» **TASK GOAL**
Here are the records. Write out exactly the lines between the one holding "Díky odrážedlům se děti naučí jezdit velmi" and the one holding "16 février 2026", inclusive.

» **SUPPLIED MATERIAL**
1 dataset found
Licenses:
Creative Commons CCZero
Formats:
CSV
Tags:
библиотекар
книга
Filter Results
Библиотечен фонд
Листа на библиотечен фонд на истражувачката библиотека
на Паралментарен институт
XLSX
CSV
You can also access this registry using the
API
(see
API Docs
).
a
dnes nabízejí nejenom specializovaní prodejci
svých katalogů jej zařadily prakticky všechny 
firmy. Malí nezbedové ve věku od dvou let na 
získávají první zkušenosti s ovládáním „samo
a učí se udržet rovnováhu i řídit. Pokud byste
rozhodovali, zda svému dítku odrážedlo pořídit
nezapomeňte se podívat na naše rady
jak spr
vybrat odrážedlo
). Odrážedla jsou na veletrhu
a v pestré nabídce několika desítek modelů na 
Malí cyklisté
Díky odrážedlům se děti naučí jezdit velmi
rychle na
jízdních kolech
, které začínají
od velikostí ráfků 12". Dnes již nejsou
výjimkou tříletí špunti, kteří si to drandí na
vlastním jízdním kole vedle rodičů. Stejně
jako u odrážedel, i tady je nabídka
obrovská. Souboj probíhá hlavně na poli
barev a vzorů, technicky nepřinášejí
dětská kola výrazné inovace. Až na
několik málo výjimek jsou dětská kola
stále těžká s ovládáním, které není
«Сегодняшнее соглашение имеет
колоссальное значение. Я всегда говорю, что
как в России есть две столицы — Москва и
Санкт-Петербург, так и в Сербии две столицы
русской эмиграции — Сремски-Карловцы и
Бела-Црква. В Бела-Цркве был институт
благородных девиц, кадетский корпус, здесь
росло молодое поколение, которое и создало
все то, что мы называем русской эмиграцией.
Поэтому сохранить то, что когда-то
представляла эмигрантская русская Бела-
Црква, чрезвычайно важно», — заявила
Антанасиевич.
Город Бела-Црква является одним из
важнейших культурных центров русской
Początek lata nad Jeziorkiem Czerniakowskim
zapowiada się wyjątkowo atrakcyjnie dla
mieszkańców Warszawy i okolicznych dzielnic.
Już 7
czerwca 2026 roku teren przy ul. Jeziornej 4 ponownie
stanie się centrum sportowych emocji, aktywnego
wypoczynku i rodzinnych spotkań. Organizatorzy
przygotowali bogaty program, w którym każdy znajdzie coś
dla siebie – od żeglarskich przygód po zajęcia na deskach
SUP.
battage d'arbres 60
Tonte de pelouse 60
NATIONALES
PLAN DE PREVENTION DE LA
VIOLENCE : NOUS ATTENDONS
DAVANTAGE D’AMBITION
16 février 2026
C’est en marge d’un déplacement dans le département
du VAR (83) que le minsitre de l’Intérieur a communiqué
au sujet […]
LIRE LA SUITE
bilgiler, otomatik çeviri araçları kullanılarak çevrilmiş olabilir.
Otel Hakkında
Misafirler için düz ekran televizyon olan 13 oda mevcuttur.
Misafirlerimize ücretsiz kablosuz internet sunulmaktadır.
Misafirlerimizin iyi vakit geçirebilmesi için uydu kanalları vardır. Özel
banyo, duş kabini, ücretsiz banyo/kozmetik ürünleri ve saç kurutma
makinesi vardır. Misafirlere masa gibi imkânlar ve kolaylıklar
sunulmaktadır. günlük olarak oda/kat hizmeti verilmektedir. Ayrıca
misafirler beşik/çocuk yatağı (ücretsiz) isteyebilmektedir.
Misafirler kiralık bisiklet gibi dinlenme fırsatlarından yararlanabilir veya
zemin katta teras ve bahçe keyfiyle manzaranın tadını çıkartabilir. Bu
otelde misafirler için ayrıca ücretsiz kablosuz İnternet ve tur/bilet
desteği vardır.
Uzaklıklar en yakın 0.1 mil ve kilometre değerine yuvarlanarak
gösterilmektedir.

...

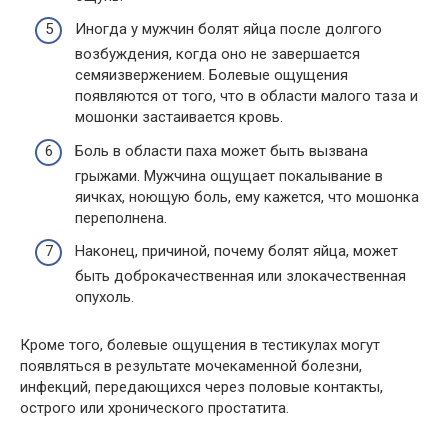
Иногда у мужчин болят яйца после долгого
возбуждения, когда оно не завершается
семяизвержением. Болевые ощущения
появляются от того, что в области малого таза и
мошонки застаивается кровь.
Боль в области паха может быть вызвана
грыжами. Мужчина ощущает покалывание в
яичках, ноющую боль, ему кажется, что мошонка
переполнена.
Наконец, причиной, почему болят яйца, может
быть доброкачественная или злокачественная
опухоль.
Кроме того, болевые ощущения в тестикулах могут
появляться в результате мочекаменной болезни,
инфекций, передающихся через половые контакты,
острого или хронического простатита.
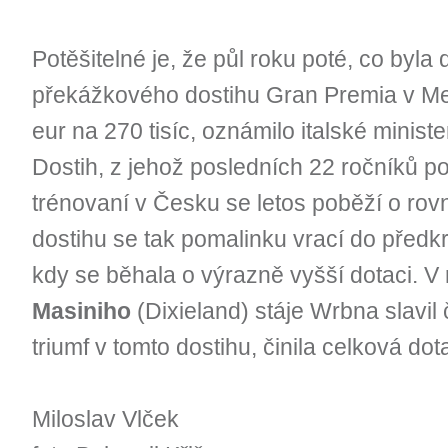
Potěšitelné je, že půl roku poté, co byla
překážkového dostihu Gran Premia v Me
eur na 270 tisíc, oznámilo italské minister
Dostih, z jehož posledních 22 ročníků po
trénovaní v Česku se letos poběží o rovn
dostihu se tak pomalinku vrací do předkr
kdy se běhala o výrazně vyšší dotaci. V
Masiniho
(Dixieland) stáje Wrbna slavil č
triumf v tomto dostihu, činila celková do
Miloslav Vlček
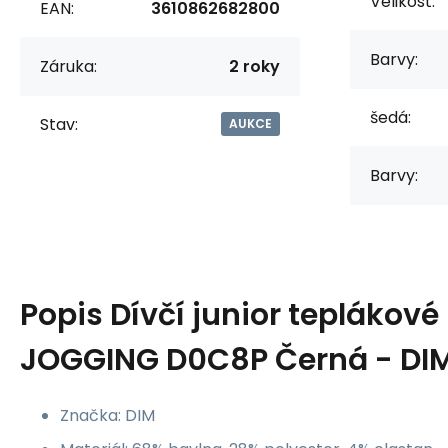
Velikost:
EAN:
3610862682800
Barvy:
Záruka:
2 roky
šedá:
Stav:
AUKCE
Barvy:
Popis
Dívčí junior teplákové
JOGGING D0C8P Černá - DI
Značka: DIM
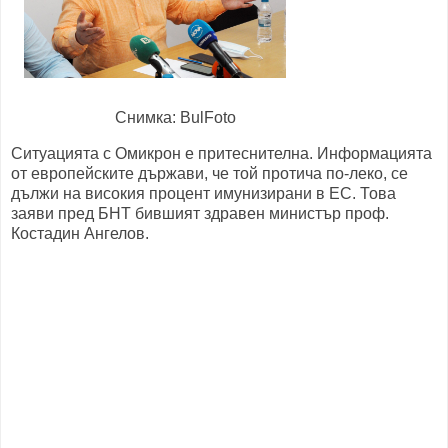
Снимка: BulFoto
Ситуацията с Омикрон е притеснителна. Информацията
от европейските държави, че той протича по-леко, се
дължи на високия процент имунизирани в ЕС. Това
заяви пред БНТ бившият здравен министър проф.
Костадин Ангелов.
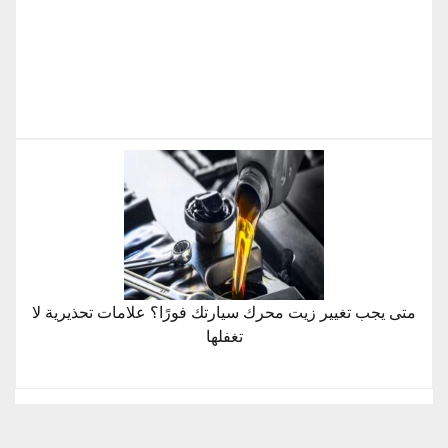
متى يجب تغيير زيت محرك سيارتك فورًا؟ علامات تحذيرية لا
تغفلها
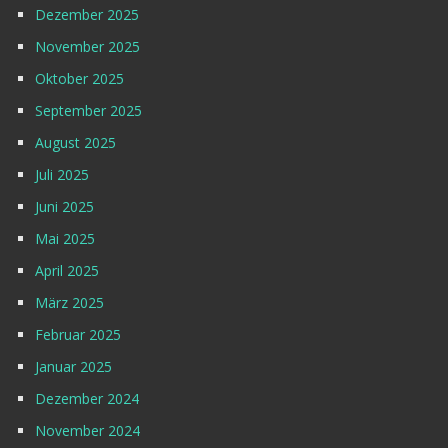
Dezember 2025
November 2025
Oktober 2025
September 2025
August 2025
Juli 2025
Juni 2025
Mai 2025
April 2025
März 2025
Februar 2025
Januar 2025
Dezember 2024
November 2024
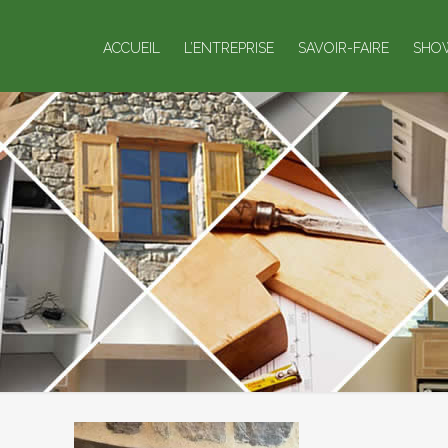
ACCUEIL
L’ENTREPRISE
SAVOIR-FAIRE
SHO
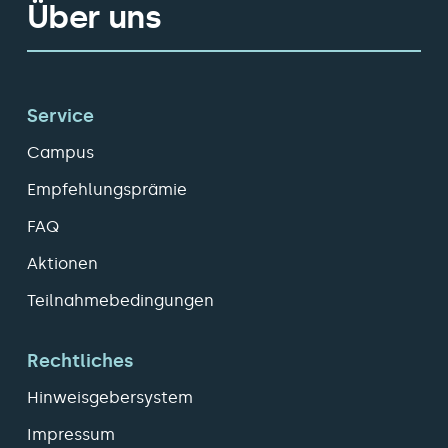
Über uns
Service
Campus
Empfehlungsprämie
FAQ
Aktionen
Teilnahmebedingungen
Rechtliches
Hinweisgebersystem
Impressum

» **TASK SOLUTION**
Díky odrážedlům se děti naučí jezdit velmi
rychle na
jízdních kolech
, které začínají
od velikostí ráfků 12". Dnes již nejsou
výjimkou tříletí špunti, kteří si to drandí na
vlastním jízdním kole vedle rodičů. Stejně
jako u odrážedel, i tady je nabídka
obrovská. Souboj probíhá hlavně na poli
barev a vzorů, technicky nepřinášejí
dětská kola výrazné inovace. Až na
několik málo výjimek jsou dětská kola
stále těžká s ovládáním, které není
«Сегодняшнее соглашение имеет
колоссальное значение. Я всегда говорю, что
как в России есть две столицы — Москва и
Санкт-Петербург, так и в Сербии две столицы
русской эмиграции — Сремски-Карловцы и
Бела-Црква. В Бела-Цркве был институт
благородных девиц, кадетский корпус, здесь
росло молодое поколение, которое и создало
все то, что мы называем русской эмиграцией.
Поэтому сохранить то, что когда-то
представляла эмигрантская русская Бела-
Црква, чрезвычайно важно», — заявила
Антанасиевич.
Город Бела-Црква является одним из
важнейших культурных центров русской
Początek lata nad Jeziorkiem Czerniakowskim
zapowiada się wyjątkowo atrakcyjnie dla
mieszkańców Warszawy i okolicznych dzielnic.
Już 7
czerwca 2026 roku teren przy ul. Jeziornej 4 ponownie
stanie się centrum sportowych emocji, aktywnego
wypoczynku i rodzinnych spotkań. Organizatorzy
przygotowali bogaty program, w którym każdy znajdzie coś
dla siebie – od żeglarskich przygód po zajęcia na deskach
SUP.
battage d'arbres 60
Tonte de pelouse 60
NATIONALES
PLAN DE PREVENTION DE LA
VIOLENCE : NOUS ATTENDONS
DAVANTAGE D’AMBITION
16 février 2026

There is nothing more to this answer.